We are on fairly solid ground when we study revealed preferences. Until the neuroeconomics people make a lot of progress, that may be it. There are many "happiness"surveys and I have no idea how to interpret them. We all have mood swings and making inter-personal comparisons is risky.
I just read "Stress that Doesn't Pay: The Commuting Paradox" (by Alois Stutzer and Bruno Frey; H/T Wendell C). Why a paradox? Because if surveys show that long commutes are judged onerous by commuters, that would contradict the idea of a theoretical equilibrium wherein markets adjust to compensate those who travel further.

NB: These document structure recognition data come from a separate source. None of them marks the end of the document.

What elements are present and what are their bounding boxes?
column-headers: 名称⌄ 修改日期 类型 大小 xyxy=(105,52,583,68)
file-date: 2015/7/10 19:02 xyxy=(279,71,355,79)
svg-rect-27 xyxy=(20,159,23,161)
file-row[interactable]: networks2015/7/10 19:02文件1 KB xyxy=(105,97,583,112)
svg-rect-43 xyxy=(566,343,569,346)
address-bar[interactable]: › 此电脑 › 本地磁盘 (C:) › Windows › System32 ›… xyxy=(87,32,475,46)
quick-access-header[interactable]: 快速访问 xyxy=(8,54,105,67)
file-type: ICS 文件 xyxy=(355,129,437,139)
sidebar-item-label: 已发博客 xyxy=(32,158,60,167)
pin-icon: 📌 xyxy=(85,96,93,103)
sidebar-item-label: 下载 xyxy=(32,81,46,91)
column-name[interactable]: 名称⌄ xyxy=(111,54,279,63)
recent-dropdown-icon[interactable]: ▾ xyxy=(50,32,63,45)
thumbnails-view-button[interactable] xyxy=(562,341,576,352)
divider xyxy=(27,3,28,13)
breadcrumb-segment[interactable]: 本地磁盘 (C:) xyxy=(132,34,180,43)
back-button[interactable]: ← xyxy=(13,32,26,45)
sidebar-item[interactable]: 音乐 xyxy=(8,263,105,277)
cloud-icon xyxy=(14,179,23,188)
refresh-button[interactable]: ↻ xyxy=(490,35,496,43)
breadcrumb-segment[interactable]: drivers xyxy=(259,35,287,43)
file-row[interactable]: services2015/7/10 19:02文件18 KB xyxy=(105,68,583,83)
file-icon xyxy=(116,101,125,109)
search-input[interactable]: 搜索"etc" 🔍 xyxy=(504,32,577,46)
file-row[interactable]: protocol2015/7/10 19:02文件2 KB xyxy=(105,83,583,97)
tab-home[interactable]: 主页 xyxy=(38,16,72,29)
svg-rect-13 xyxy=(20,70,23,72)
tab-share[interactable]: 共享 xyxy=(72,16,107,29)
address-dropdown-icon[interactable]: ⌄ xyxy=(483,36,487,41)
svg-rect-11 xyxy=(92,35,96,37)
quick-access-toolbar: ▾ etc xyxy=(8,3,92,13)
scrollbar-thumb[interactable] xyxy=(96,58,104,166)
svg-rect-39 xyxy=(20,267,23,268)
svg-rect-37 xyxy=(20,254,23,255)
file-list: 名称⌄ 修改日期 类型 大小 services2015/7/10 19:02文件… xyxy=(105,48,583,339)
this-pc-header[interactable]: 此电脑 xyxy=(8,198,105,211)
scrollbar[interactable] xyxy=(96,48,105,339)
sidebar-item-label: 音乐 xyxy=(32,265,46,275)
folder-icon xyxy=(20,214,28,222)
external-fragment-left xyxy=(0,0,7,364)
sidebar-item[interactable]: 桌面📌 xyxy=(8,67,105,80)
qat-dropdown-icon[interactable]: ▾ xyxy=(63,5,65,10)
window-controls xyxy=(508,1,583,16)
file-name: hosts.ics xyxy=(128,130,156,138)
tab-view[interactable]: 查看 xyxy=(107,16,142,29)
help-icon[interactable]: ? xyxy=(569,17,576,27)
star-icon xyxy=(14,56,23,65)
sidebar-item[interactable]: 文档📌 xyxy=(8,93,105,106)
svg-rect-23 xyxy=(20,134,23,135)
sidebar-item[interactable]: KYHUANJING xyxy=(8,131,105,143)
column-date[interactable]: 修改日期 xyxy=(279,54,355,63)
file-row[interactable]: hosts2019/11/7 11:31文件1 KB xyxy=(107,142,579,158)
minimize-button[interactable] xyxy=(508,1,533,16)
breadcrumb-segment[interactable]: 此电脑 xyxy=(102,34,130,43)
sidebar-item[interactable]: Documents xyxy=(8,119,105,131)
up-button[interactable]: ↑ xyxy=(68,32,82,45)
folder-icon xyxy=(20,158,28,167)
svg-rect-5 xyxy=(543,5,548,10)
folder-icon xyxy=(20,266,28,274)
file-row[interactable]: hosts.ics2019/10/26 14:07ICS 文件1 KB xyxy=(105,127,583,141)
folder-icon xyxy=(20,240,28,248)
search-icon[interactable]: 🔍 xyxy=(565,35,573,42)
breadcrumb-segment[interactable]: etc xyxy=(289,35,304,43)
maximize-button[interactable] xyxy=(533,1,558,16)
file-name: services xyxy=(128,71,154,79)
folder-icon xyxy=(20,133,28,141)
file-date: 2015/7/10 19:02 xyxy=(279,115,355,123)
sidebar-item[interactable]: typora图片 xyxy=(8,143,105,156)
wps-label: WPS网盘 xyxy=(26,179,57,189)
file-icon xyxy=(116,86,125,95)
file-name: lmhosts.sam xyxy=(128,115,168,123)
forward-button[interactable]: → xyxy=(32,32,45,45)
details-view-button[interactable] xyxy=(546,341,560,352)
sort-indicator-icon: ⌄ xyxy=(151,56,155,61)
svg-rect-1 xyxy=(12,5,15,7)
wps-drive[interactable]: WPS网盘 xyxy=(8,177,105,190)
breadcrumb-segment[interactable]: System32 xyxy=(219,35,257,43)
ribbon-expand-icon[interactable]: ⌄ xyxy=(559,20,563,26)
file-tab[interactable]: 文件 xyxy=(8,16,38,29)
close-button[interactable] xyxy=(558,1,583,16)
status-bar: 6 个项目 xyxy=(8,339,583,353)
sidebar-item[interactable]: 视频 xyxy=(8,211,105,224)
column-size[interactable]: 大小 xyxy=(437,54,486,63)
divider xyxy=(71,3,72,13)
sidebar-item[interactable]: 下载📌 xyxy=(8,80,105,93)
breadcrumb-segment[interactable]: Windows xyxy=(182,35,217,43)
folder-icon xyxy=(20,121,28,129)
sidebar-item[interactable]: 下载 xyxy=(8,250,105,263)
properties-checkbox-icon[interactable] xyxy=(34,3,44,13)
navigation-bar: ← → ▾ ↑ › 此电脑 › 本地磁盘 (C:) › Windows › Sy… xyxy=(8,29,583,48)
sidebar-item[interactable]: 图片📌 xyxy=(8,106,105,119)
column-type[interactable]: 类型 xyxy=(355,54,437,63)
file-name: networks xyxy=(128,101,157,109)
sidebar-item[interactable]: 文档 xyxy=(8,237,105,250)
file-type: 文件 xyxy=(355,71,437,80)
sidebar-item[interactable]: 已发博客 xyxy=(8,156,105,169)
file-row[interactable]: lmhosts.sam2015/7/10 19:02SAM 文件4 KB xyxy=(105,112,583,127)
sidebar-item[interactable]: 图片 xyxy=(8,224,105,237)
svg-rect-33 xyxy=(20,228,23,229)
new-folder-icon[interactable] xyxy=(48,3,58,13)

But perhaps there is no paradox. Minimizing the commute is neither realistic nor desirable. The average commute in the U.S. is remarkably stable -- while everything else changes (Anas in Brooks et al.). Most workers and their employers seemingly choose locations that keep the whole thing ("costs of sprawl") in check. Many people actually choose a longer commute because they traded that off against a hundred other things in their lives that matter. They may want to be near a particular school, amenity, spouse's job, etc.
Twenty-five years ago, urban economists wrote about "wasteful commuting." People took longer trips than a very restrictive model or cities predicted. "Wasteful" was always in quotation marks. Stutzer and Frey have not really discovered a paradox.